[Data excerpts]
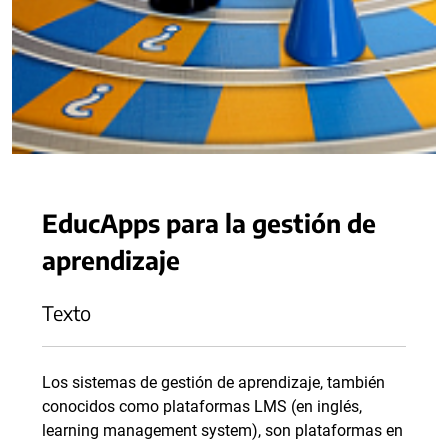
EducApps para la gestión de
aprendizaje
Texto
Los sistemas de gestión de aprendizaje, también
conocidos como plataformas LMS (en inglés,
learning management system), son plataformas en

**PROBLEM TO WORK ON:**
Exactly as written, return each line above and leave the pictures behind.

**RESPONSE AREA:**
EducApps para la gestión de
aprendizaje
Texto
Los sistemas de gestión de aprendizaje, también
conocidos como plataformas LMS (en inglés,
learning management system), son plataformas en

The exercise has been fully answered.